*** Source material ***

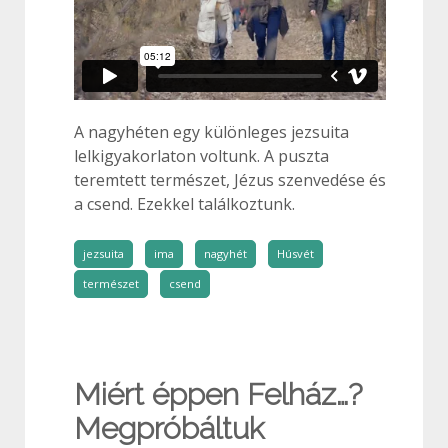
A nagyhéten egy különleges jezsuita
lelkigyakorlaton voltunk. A puszta
teremtett természet, Jézus szenvedése és
a csend. Ezekkel találkoztunk.
jezsuita
ima
nagyhét
Húsvét
természet
csend
Miért éppen Felház…?
Megpróbáltuk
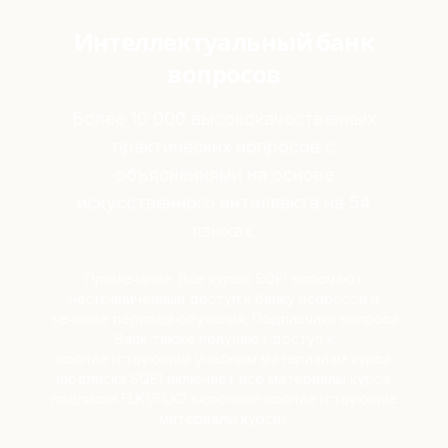
Интеллектуальный банк
вопросов
Более 10 000 высококачественных
практических вопросов с
объяснениями на основе
искусственного интеллекта на 54
языках.
Примечание. Все курсы SQE1 включают
неограниченный доступ к банку вопросов в
течение периода обучения. Подписчики вопроса
Bank также получают доступ к
соответствующим учебным материалам курса
(подписка SQE1 включает все материалы курса,
подписки FLK1/FLK2 включают соответствующие
материалы курса).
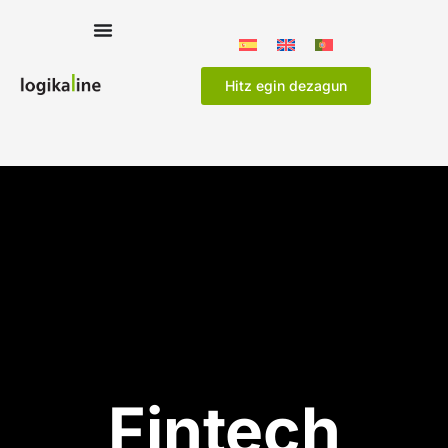
Hitz egin dezagun
Fintech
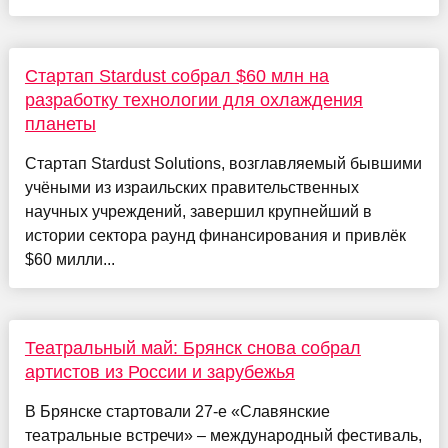
Стартап Stardust собрал $60 млн на
разработку технологии для охлаждения
планеты
Стартап Stardust Solutions, возглавляемый бывшими
учёными из израильских правительственных
научных учреждений, завершил крупнейший в
истории сектора раунд финансирования и привлёк
$60 милли...
Театральный май: Брянск снова собрал
артистов из России и зарубежья
В Брянске стартовали 27-е «Славянские
театральные встречи» – международный фестиваль,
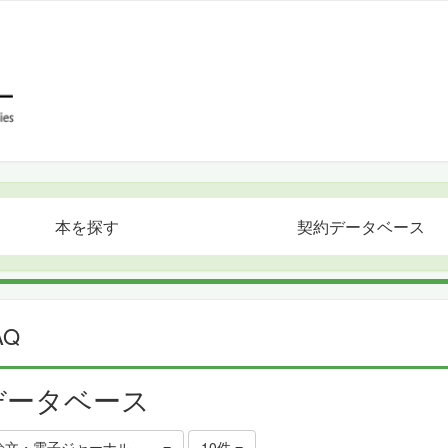
本を探す
契約データベース
AQ
データベース
論文・電子ジャーナルを探す
10件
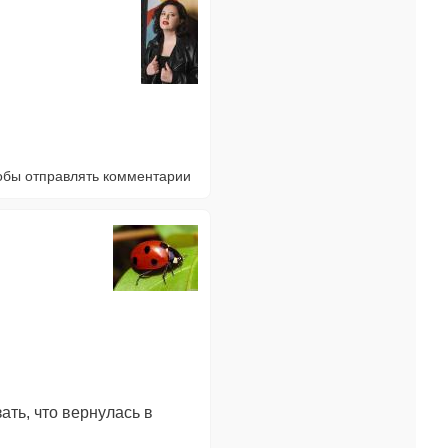
тобы отправлять комментарии
ать, что вернулась в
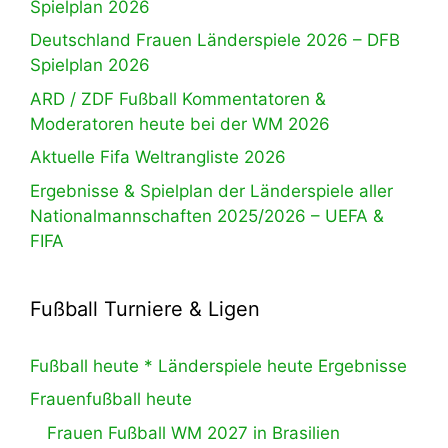
Spielplan 2026
Deutschland Frauen Länderspiele 2026 – DFB
Spielplan 2026
ARD / ZDF Fußball Kommentatoren &
Moderatoren heute bei der WM 2026
Aktuelle Fifa Weltrangliste 2026
Ergebnisse & Spielplan der Länderspiele aller
Nationalmannschaften 2025/2026 – UEFA &
FIFA
Fußball Turniere & Ligen
Fußball heute * Länderspiele heute Ergebnisse
Frauenfußball heute
Frauen Fußball WM 2027 in Brasilien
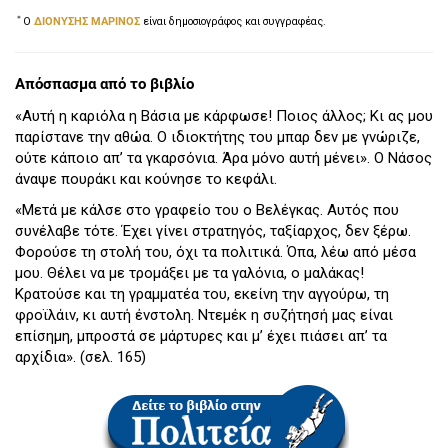
＊
Ο
ΔΙΟΝΥΣΗΣ ΜΑΡΙΝΟΣ
είναι δημοσιογράφος και συγγραφέας.
Απόσπασμα από το βιβλίο
«Αυτή η καριόλα η Βάσια με κάρφωσε! Ποιος άλλος; Κι ας μου
παρίστανε την αθώα. Ο ιδιοκτήτης του μπαρ δεν με γνώριζε,
ούτε κάποιο απ’ τα γκαρσόνια. Άρα μόνο αυτή μένει». Ο Νάσος
άναψε πουράκι και κούνησε το κεφάλι.
«Μετά με κάλσε στο γραφείο του ο Βελέγκας. Αυτός που
συνέλαβε τότε. Έχει γίνει στρατηγός, ταξίαρχος, δεν ξέρω.
Φορούσε τη στολή του, όχι τα πολιτικά. Όπα, λέω από μέσα
μου. Θέλει να με τρομάξει με τα γαλόνια, ο μαλάκας!
Κρατούσε και τη γραμματέα του, εκείνη την αγγούρω, τη
φροϊλάιν, κι αυτή ένστολη. Ντεμέκ η συζήτησή μας είναι
επίσημη, μπροστά σε μάρτυρες και μ’ έχει πιάσει απ’ τα
αρχίδια». (σελ. 165)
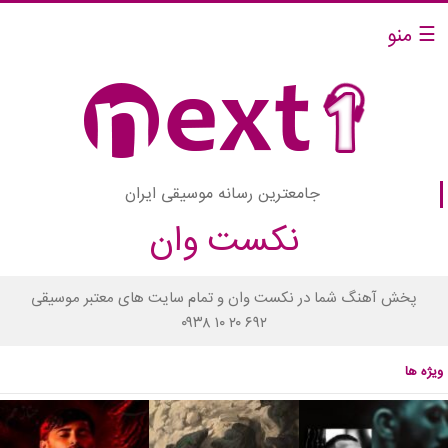
☰ منو
جامعترین رسانه موسیقی ایران
نکست وان
پخش آهنگ شما در نکست وان و تمام سایت های معتبر موسیقی
۰۹۳۸ ۱۰ ۲۰ ۶۹۲
ویژه ها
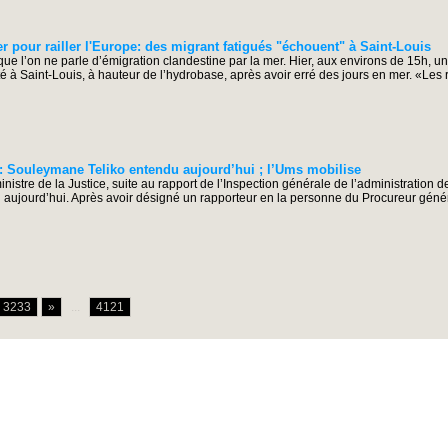
r pour railler l'Europe: des migrant fatigués "échouent" à Saint-Louis
que l’on ne parle d’émigration clandestine par la mer. Hier, aux environs de 15h, 
é à Saint-Louis, à hauteur de l’hydrobase, après avoir erré des jours en mer. «Les
ouleymane Teliko entendu aujourd’hui ; l’Ums mobilise
istre de la Justice, suite au rapport de l’Inspection générale de l’administration de
on aujourd’hui. Après avoir désigné un rapporteur en la personne du Procureur génér
3233
»
...
4121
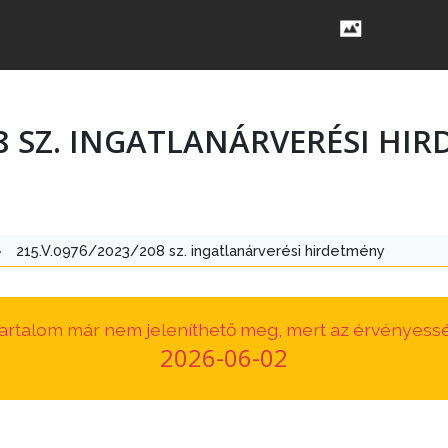
08 SZ. INGATLANÁRVERÉSI HI
>
215.V.0976/2023/208 sz. ingatlanárverési hirdetmény
 tartalom már nem jeleníthető meg, mert az érvényessé
2026-06-02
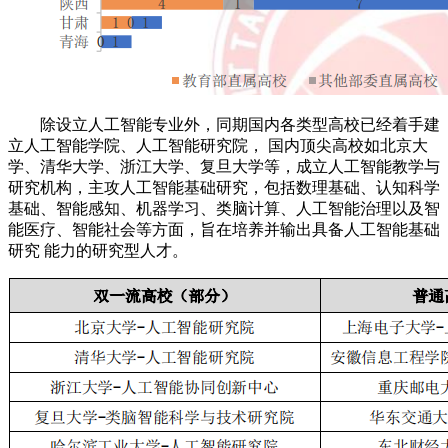
除设立人工智能专业外，同期国内各类型高校已经着手建
立人工智能学院、人工智能研究院， 国内顶尖高校如北京大
学、清华大学、浙江大学、复旦大学等，成立人工智能教学与
研究机构，主攻人工智能基础研究，包括数理基础、认知科学
基础、智能感知、机器学习、类脑计算、人工智能治理以及智
能医疗、智能社会等方面，旨在培养并输出具备人工智能基础
研究 能力的研究型人才。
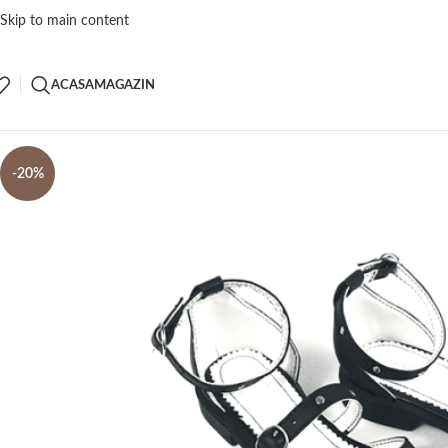
Skip to main content
ACASA
MAGAZIN
-20%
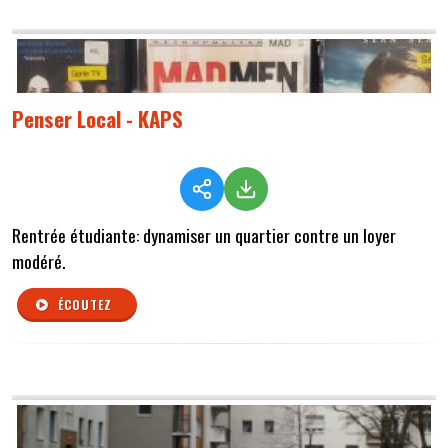
Penser Local - KAPS
Rentrée étudiante: dynamiser un quartier contre un loyer
modéré.
ÉCOUTEZ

***

▸ How to complete this task: Would you copy out each line of the records above where the word "موسیقی" occurs?

▸ Exercise result:
جامعترین رسانه موسیقی ایران
پخش آهنگ شما در نکست وان و تمام سایت های معتبر موسیقی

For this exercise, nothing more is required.